BMW passte die Luftführung ebenfalls mit einem neuen Seitenkanal an. Das neue Design ist zusätzlich von drei Luftleitblechen umgeben, um für eine bessere Strömung zu sorgen. "Schön, dass es drei unterschiedliche Lösungen gibt", sagte BMW Sportdirektor Jens Marquardt zu Motorsport-Magazin.com. "Es ist deutlich filigraner geworden."

Komplett neue Seitenführung am BMW M4 DTM, Foto: Motorsport-Magazin.com
Komplett neue Seitenführung am BMW M4 DTM, Foto: Motorsport-Magazin.com

Die hinteren Radkästen

Rund um die hinteren Radhäuser ließ das neue DTM-Reglement den Technikern den größten Spielraum. Entsprechend wurden sie auf maximalen Abtrieb getrimmt. "Wir haben die Aerodynamik in vielen Bereichen im Detail weiter ausgelotet", bestätigte Audi-Projektleiter Stefan Gugger. Dabei schlugen die Ingolstädter eine komplett andere Richtung ein als BMW und Mercedes.

Hinter den Hinterrädern sind keine kleinen Leitbleche angebracht, stattdessen zwei große Luftöffnungen. Beim 2016er-Audi verlief lediglich ein kleiner Kanal an der unteren Seite der Heckschürze entlang.

Audi verzichtet auf Flics am hinteren Radkasten, Foto: Motorsport-Magazin.com
Audi verzichtet auf Flics am hinteren Radkasten, Foto: Motorsport-Magazin.com

Mercedes blieb seinem 2017er Flic-Konzept an der Front treu und verbaute gleich fünf kleine Luftleitbleche am hinteren Radkasten.

Mercedes setzt seine Flic-Offensive auch am Radkasten fort, Foto: Motorsport-Magazin.com
Mercedes setzt seine Flic-Offensive auch am Radkasten fort, Foto: Motorsport-Magazin.com

BMW entschied sich für ein ähnliches Konzept, wählte aber einen etwas dezenteren Weg mit kleineren Luftführungen. Beide Hersteller hatten schon 2016 auf das Leitblech-Konzept am hinteren Radkasten gesetzt.

BMW geht es mit den Flügelchen etwas dezenter an als Mercedes, Foto: Motorsport-Magazin.com
BMW geht es mit den Flügelchen etwas dezenter an als Mercedes, Foto: Motorsport-Magazin.com

Das Heck

Heckflügel und Diffusor sind Einheitsbauteile, drum herum durften sich die Ingenieure austoben. Das war vor allem am BMW M4 zu sehen, der 2017 auf ein ganz neues Konzept setzt - erstmals vertrauen die Münchner auf richtige Radhausentlüftungen. Der gesamte Diffusor ist zudem kürzer und flacher als im Vorjahr. Diese Lösung erinnert etwas an das Mercedes-Design von 2016, auch, wenn die Öffnungen länglich statt hoch designt wurden.

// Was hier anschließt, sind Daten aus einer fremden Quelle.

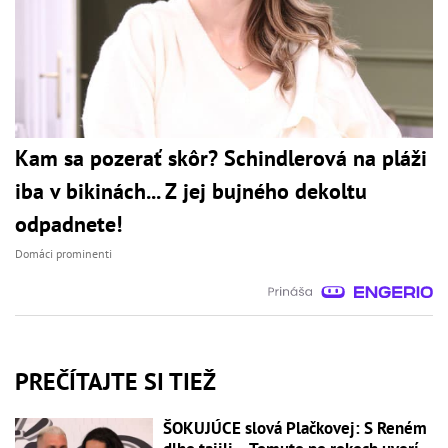
Kam sa pozerať skôr? Schindlerová na pláži
iba v bikinách... Z jej bujného dekoltu
odpadnete!
Domáci prominenti
PREČÍTAJTE SI TIEŽ
ŠOKUJÚCE slová Plačkovej: S Reném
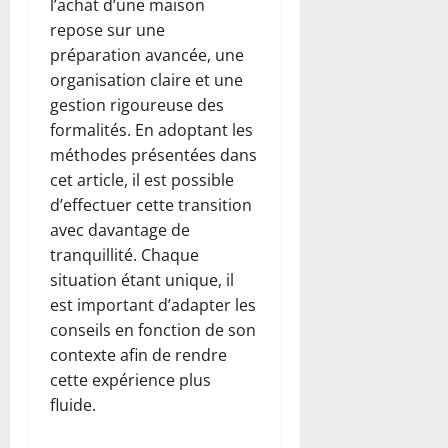
l’achat d’une maison
repose sur une
préparation avancée, une
organisation claire et une
gestion rigoureuse des
formalités. En adoptant les
méthodes présentées dans
cet article, il est possible
d’effectuer cette transition
avec davantage de
tranquillité. Chaque
situation étant unique, il
est important d’adapter les
conseils en fonction de son
contexte afin de rendre
cette expérience plus
fluide.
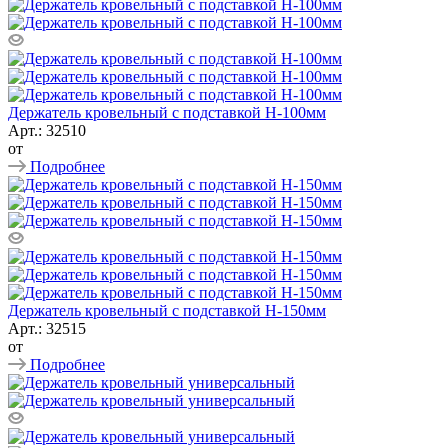
Держатель кровельный с подставкой Н-100мм
Арт.: 32510
от
Подробнее
Держатель кровельный с подставкой Н-150мм
Арт.: 32515
от
Подробнее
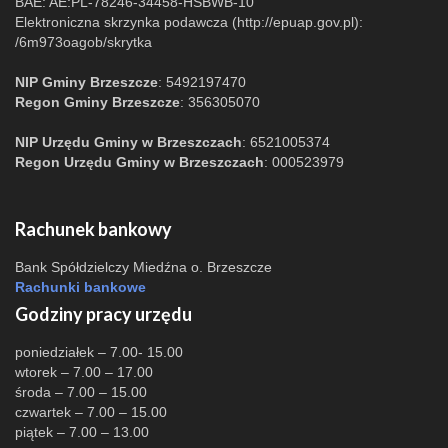
BAE: AE:PL-78246-34458-HSBWB-10
Elektroniczna skrzynka podawcza (http://epuap.gov.pl):
/6m973oagob/skrytka
NIP Gminy Brzeszcze
: 5492197470
Regon Gminy Brzeszcze
: 356305070
NIP Urzędu Gminy w Brzeszczach
: 6521005374
Regon Urzędu Gminy w Brzeszczach
: 000523979
Rachunek bankowy
Bank Spółdzielczy Miedźna o. Brzeszcze
Rachunki bankowe
Godziny pracy urzędu
poniedziałek – 7.00- 15.00
wtorek – 7.00 – 17.00
środa – 7.00 – 15.00
czwartek – 7.00 – 15.00
piątek – 7.00 – 13.00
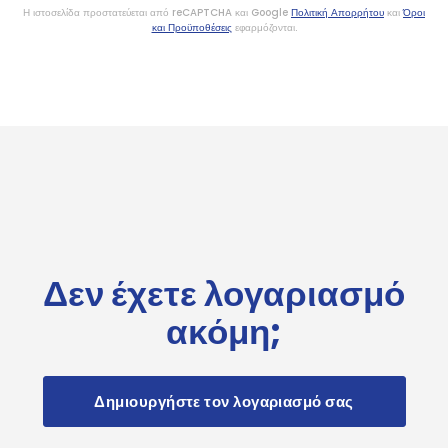
Η ιστοσελίδα προστατεύεται από reCAPTCHA και Google
Πολιτική Απορρήτου
και
Όροι
και Προϋποθέσεις
εφαρμόζονται.
Δεν έχετε λογαριασμό
ακόμη;
Δημιουργήστε τον λογαριασμό σας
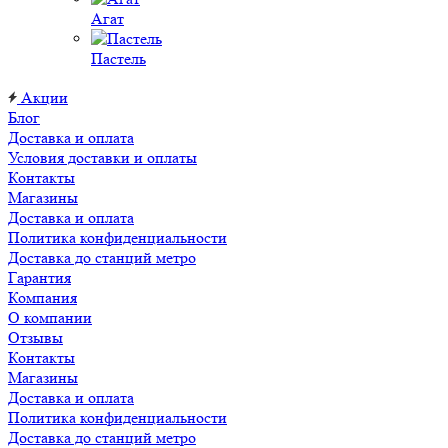
Агат
Пастель
Акции
Блог
Доставка и оплата
Условия доставки и оплаты
Контакты
Магазины
Доставка и оплата
Политика конфиденциальности
Доставка до станций метро
Гарантия
Компания
О компании
Отзывы
Контакты
Магазины
Доставка и оплата
Политика конфиденциальности
Доставка до станций метро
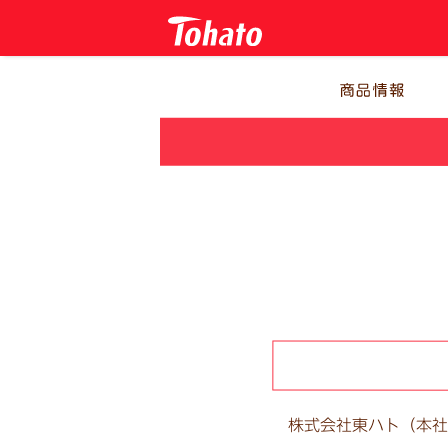
株式会社東ハト（本社：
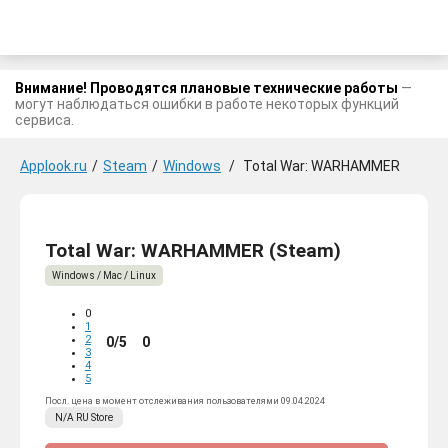
Внимание! Проводятся плановые технические работы
—
могут наблюдаться ошибки в работе некоторых функций
сервиса.
Applook.ru
/
Steam
/
Windows
/
Total War: WARHAMMER
Total War: WARHAMMER (Steam)
Windows / Mac / Linux
0
1
2
0/5
0
3
4
5
Посл. цена в момент отслеживания пользователями 09.04.2024
N/A
RU
Store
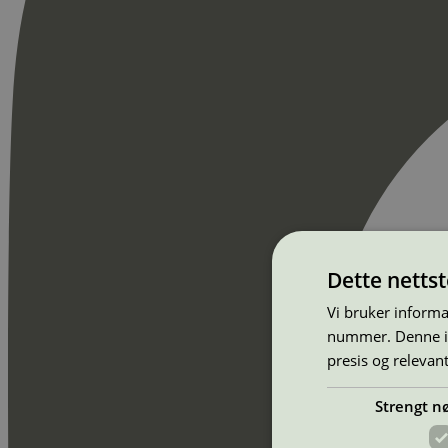
Dette netts
Vi bruker informa
nummer. Denne ide
presis og relevan
Strengt n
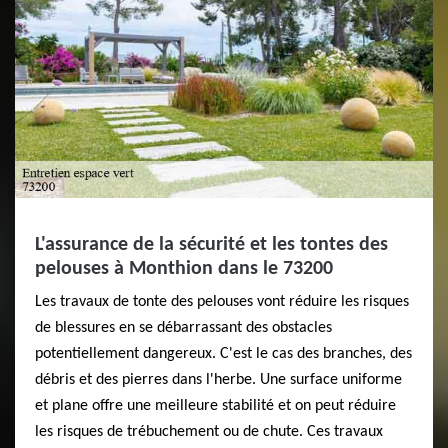
L'assurance de la sécurité et les tontes des
pelouses à Monthion dans le 73200
Les travaux de tonte des pelouses vont réduire les risques
de blessures en se débarrassant des obstacles
potentiellement dangereux. C'est le cas des branches, des
débris et des pierres dans l'herbe. Une surface uniforme
et plane offre une meilleure stabilité et on peut réduire
les risques de trébuchement ou de chute. Ces travaux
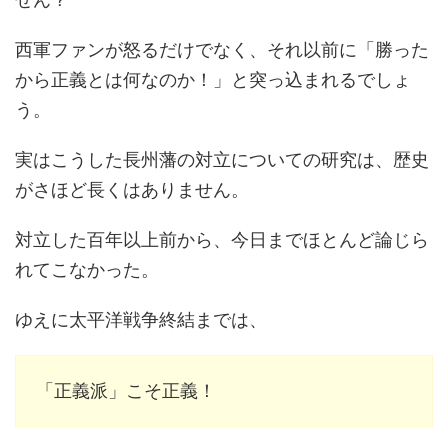
西軍ファンが怒るだけでなく、それ以前に「勝った
から正義とは何なのか！」と突っ込まれるでしょ
う。
実はこうした長州藩の対立についての研究は、歴史
がさほど長くはありません。
対立した百年以上前から、今日までほとんど論じら
れてこなかった。
ゆえに太平洋戦争終結までは、
「正義派」こそ正義！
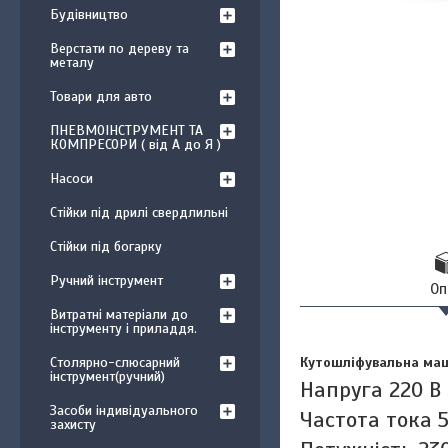
Будівництво
Верстати по дереву та
металу
Товари для авто
ПНЕВМОІНСТРУМЕНТ ТА
КОМПРЕСОРИ ( від А до Я )
Насоси
Стійки під дрилі свердлильні
Стійки під богарку
Ручний інструмент
Оп
Витратні матеріали до
інструменту і приладдя.
Кутошліфувальна маш
Столярно-слюсарний
інструмент(ручний)
Напруга 220 В
Засоби індивідуального
Частота тока 5
захисту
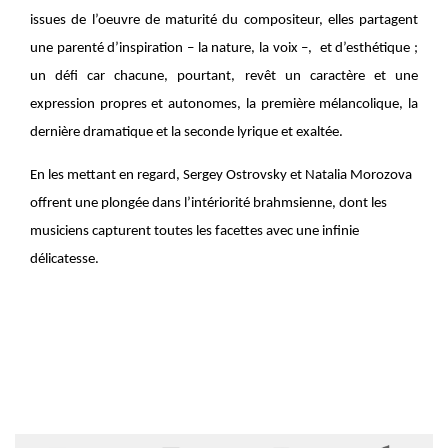
issues de l’oeuvre de maturité du compositeur, elles partagent
une parenté d’inspiration – la nature, la voix –, et d’esthétique ;
un défi car chacune, pourtant, revêt un caractère et une
expression propres et autonomes, la première mélancolique, la
dernière dramatique et la seconde lyrique et exaltée.
En les mettant en regard, Sergey Ostrovsky et Natalia Morozova
offrent une plongée dans l’intériorité
brahmsienne, dont les
musiciens capturent toutes les facettes avec une infinie
délicatesse.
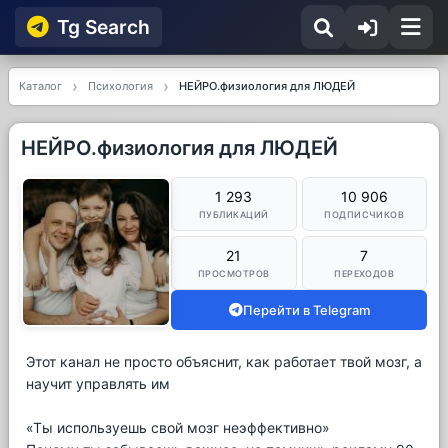
Tg Searсh
Каталог
Психология
НЕЙРО.физиология для ЛЮДЕЙ
НЕЙРО.физиология для ЛЮДЕЙ
1 293
10 906
ПУБЛИКАЦИЙ
ПОДПИСЧИКОВ
21
7
ПРОСМОТРОВ
ПЕРЕХОДОВ
Перейти в Telegram
Этот канал не просто объяснит, как работает твой мозг, а
научит управлять им
«Ты используешь свой мозг неэффективно»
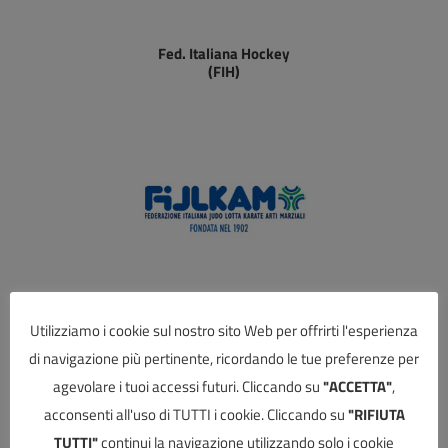
Fed. Italiana Hockey
(FIH)
Fed. Italiana Judo Lotta Karate Arti Marziali
Utilizziamo i cookie sul nostro sito Web per offrirti l'esperienza
(FIJLKAM)
di navigazione più pertinente, ricordando le tue preferenze per
agevolare i tuoi accessi futuri. Cliccando su
"ACCETTA"
,
acconsenti all'uso di TUTTI i cookie. Cliccando su
"RIFIUTA
TUTTI"
continui la navigazione utilizzando solo i cookie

BMW setzt erstmals richtige Radhausentlüftungen ein, Foto: Motorsport-Magazin.com
BMW setzt erstmals richtige Radhausentlüftungen ein, Foto: Motorsport-Magazin.com

Das hat auch seinen Grund: BMW hat zunächst kaum sichtbar hinter den Entlüftungsöffnungen zwei kleine Leitbleche angebaut, die zudem den Luftstrom vom hinteren Radkasten in Richtung der Öffnungen führen. Dieses Konzept verfolgen weder Audi noch Mercedes.

Verstecktes Detail hinter den Öffnungen am BMW, Foto: Motorsport-Magazin.com
Verstecktes Detail hinter den Öffnungen am BMW, Foto: Motorsport-Magazin.com

Die Radhausentlüftungen von Mercedes wirken wie eine Evolution des letztjährigen Modells. In die ehemals länglichen, viereckigen Öffnungen hat nun ein Knick nach unten Einzug gehalten. Das wirkt zumindest von außen betrachtet filigraner als die 2016er-Lösung.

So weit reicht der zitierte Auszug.